Is Solar Foods’ Factory 02 Ready to Start Production?

Not yet. But it is closer than most people think.

The pre-engineering phase of Factory 02 began in February 2025. Since then, the team has been running site studies, completing basic design work, progressing permit processes, and figuring out co-location opportunities. The behind-the-scenes work has been ongoing for over a year.

Factory 01 is also undergoing an efficiency upgrade that will lift its annual capacity to 230 tonnes by the end of 2026. That matters because every insight from Factory 01 feeds directly into how Factory 02 gets designed and run. You do not build a facility 100 times bigger without learning everything you can from the smaller one first.

The Business Finland funding is conditional upon the final investment decision for Factory 02, expected this year, and securing the total financing.

So the question is not whether Factory 02 gets built. The question is how fast the final investment decision closes. And with €77.8 million now committed by Business Finland, the pressure to move is real.

Why Is the EU Funding a Company That Makes Food From Thin Air?

Because food security and climate are the same problem now.

The funding is part of the EU Commission’s hydrogen-based Important Project of Common European Interest program called Hy2Use, which focuses on research, innovation, and first industrial deployment of relevant infrastructure and technologies.

The EU is not funding Solar Foods as a charity.
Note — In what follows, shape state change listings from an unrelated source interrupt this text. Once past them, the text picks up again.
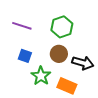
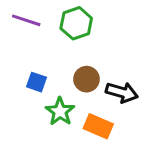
purple line: (22, 26) -> (26, 20), moved
green hexagon: (62, 27) -> (76, 23), moved

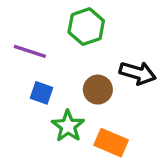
purple line: (26, 20) -> (30, 51), moved
black arrow: (122, 92) -> (138, 73), moved

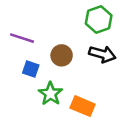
green hexagon: (86, 27) -> (99, 20), moved
brown circle: (98, 90) -> (62, 55), moved

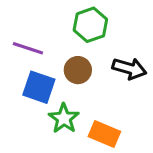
green hexagon: (99, 20) -> (90, 25), moved
blue square: (31, 69) -> (39, 87), size x1.5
It is funding it because a protein that needs no farmland, no irrigation, and no pesticides is a strategic asset in a world where climate volatility is already disrupting agriculture.

This production method is independent of weather and climate conditions, eliminating the need for traditional agriculture entirely. That is not just a sustainability pitch. That is a food independence argument.

And the regulatory picture is opening up fast. Solar Foods has secured regulatory approval in Singapore and GRAS status in the United States. The company expects to receive novel food regulatory approval in the EU during 2026. Solar Foods also estimates it will obtain the FDA No Questions Letter by the end of 2026, which would widen commercial possibilities with customers who require that step before buying.

The reality is, the Solar Foods €77.8 million story is not just about one funding round or one factory. It is a signal. Governments are starting to treat air protein as real infrastructure, not a science experiment. And when Factory 02 comes online in 2028, the food industry is going to have to take a long, hard look at what it thought it knew about where protein comes from.